# Task
Whenever a line in the data holds the string "Windows", copy that line.

Page-level text extractions:
++++++++

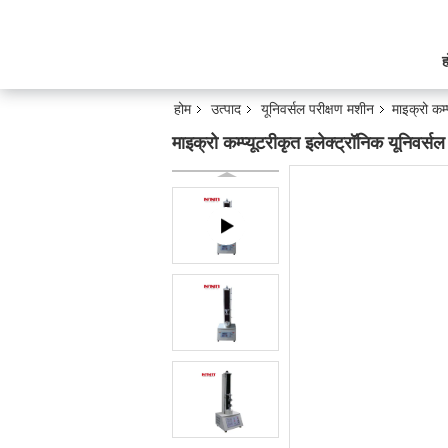
ह
होम
उत्पाद
यूनिवर्सल परीक्षण मशीन
माइक्रो कम्
माइक्रो कम्प्यूटरीकृत इलेक्ट्रॉनिक यूनिवर्सल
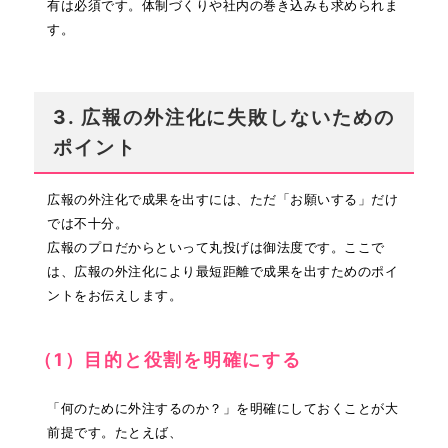
有は必須です。体制づくりや社内の巻き込みも求められま
す。
3. 広報の外注化に失敗しないための
ポイント
広報の外注化で成果を出すには、ただ「お願いする」だけ
では不十分。
広報のプロだからといって丸投げは御法度です。ここで
は、広報の外注化により最短距離で成果を出すためのポイ
ントをお伝えします。
（1）目的と役割を明確にする
「何のために外注するのか？」を明確にしておくことが大
前提です。たとえば、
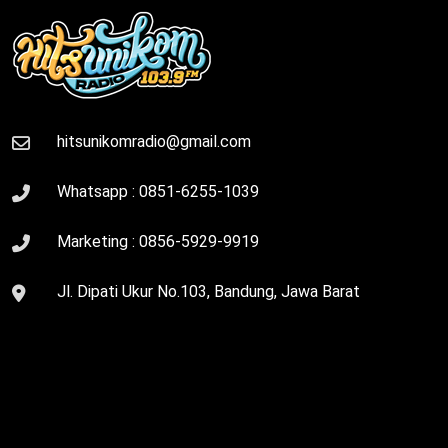
hitsunikomradio@gmail.com
Whatsapp :
0851-6255-1039
Marketing :
0856-5929-9919
Jl. Dipati Ukur No.103, Bandung, Jawa Barat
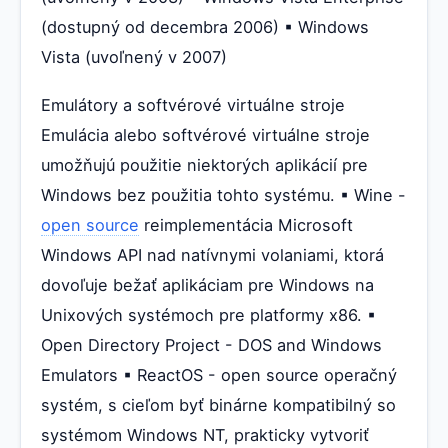
(dostupný od decembra 2006) ▪ Windows
Vista (uvoľnený v 2007)
Emulátory a softvérové virtuálne stroje
Emulácia alebo softvérové virtuálne stroje
umožňujú použitie niektorých aplikácií pre
Windows bez použitia tohto systému. ▪ Wine -
open source
reimplementácia Microsoft
Windows API nad natívnymi volaniami, ktorá
dovoľuje bežať aplikáciam pre Windows na
Unixových systémoch pre platformy x86. ▪
Open Directory Project - DOS and Windows
Emulators ▪ ReactOS - open source operačný
systém, s cieľom byť binárne kompatibilný so
systémom Windows NT, prakticky vytvoriť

++++++++

# Output of the exercise
(dostupný od decembra 2006) ▪ Windows
Windows bez použitia tohto systému. ▪ Wine -
Windows API nad natívnymi volaniami, ktorá
dovoľuje bežať aplikáciam pre Windows na
Open Directory Project - DOS and Windows
systémom Windows NT, prakticky vytvoriť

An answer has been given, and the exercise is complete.